Risk of Anemia Development and Clinical Effects of Oral Iron Therapy in Women (18-55 Years) With Non-Anemic Iron Deficiency
This study investigates the risk of anemia development in women aged 18-55 years with non-anemic iron deficiency and evaluates the clinical effects of oral iron therapy. The study consists of a two-month nutritional intervention phase followed by a one-month oral iron treatment phase. Participants first receive dietary counseling aimed at increasing iron intake and absorption. After two months, changes in hematologic parameters and symptoms are evaluated. Women with persistent iron deficiency then receive daily oral ferrous sulfate (80 mg elemental iron) for one month. The study aims to identify early predictors of anemia progression and to assess the impact of dietary modification and oral iron therapy on symptoms and laboratory findings.

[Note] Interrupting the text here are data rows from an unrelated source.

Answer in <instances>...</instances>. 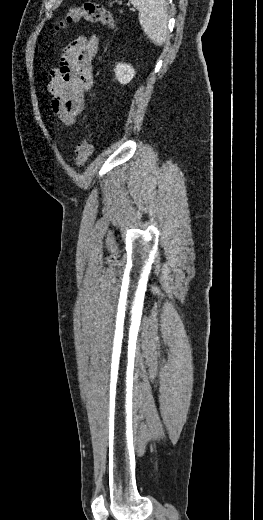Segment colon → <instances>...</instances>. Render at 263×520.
I'll return each mask as SVG.
<instances>
[{"mask_svg": "<svg viewBox=\"0 0 263 520\" xmlns=\"http://www.w3.org/2000/svg\"><path fill=\"white\" fill-rule=\"evenodd\" d=\"M85 20L88 23L101 25L110 29L117 26L118 18L106 10L102 5L94 2H86L81 6L70 7L63 17L55 24L53 32L64 28L67 24ZM93 153L91 137L85 135L76 146L74 163L83 166Z\"/></svg>", "mask_w": 263, "mask_h": 520, "instance_id": "5ec220e1", "label": "colon"}]
</instances>
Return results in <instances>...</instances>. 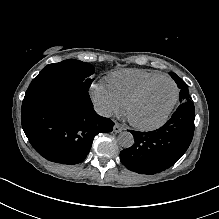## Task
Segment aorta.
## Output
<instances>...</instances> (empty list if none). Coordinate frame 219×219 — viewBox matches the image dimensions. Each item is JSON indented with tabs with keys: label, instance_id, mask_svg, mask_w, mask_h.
I'll list each match as a JSON object with an SVG mask.
<instances>
[{
	"label": "aorta",
	"instance_id": "762f6f07",
	"mask_svg": "<svg viewBox=\"0 0 219 219\" xmlns=\"http://www.w3.org/2000/svg\"><path fill=\"white\" fill-rule=\"evenodd\" d=\"M118 143L123 148H130L134 144V137L128 131L121 132L118 135Z\"/></svg>",
	"mask_w": 219,
	"mask_h": 219
}]
</instances>
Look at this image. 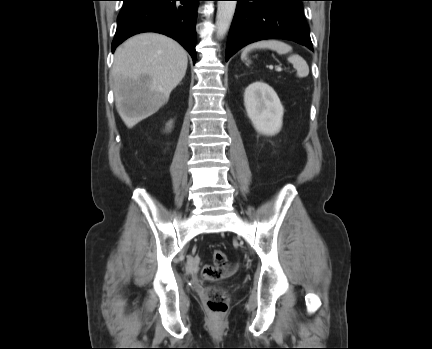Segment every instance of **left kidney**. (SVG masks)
<instances>
[{
  "instance_id": "left-kidney-1",
  "label": "left kidney",
  "mask_w": 432,
  "mask_h": 349,
  "mask_svg": "<svg viewBox=\"0 0 432 349\" xmlns=\"http://www.w3.org/2000/svg\"><path fill=\"white\" fill-rule=\"evenodd\" d=\"M247 116L257 132L275 135L282 127L283 106L274 89L263 81L251 83L244 93Z\"/></svg>"
}]
</instances>
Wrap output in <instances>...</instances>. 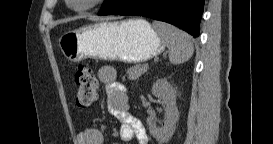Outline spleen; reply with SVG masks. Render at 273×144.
<instances>
[{
	"label": "spleen",
	"mask_w": 273,
	"mask_h": 144,
	"mask_svg": "<svg viewBox=\"0 0 273 144\" xmlns=\"http://www.w3.org/2000/svg\"><path fill=\"white\" fill-rule=\"evenodd\" d=\"M153 28L168 47L169 60L172 64H182L192 57L194 53L192 38L186 32L158 21L153 22Z\"/></svg>",
	"instance_id": "obj_1"
}]
</instances>
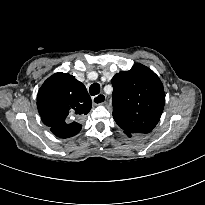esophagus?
Listing matches in <instances>:
<instances>
[{
    "mask_svg": "<svg viewBox=\"0 0 205 205\" xmlns=\"http://www.w3.org/2000/svg\"><path fill=\"white\" fill-rule=\"evenodd\" d=\"M105 100H106V96L102 93L92 97V102L95 105L103 104Z\"/></svg>",
    "mask_w": 205,
    "mask_h": 205,
    "instance_id": "esophagus-1",
    "label": "esophagus"
}]
</instances>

• Female participants aged 18-55 years (including premenopausal and menopausal women).
• Normal hemoglobin level (≥ 12 g/dL).
• Serum ferritin \< 15 μg/L (WHO criteria for iron deficiency).
• Mentzer index \> 13.
• Normal levels of vitamin B12, folic acid, thyroid hormones (TSH and sT4), and C-reactive protein (CRP \< 5 mg/L).
• Non-anemic iron deficiency confirmed by laboratory results.
• Good general health and cognitive capacity to provide informed consent.
• Willingness to participate, comply with study procedures, and provide written informed consent.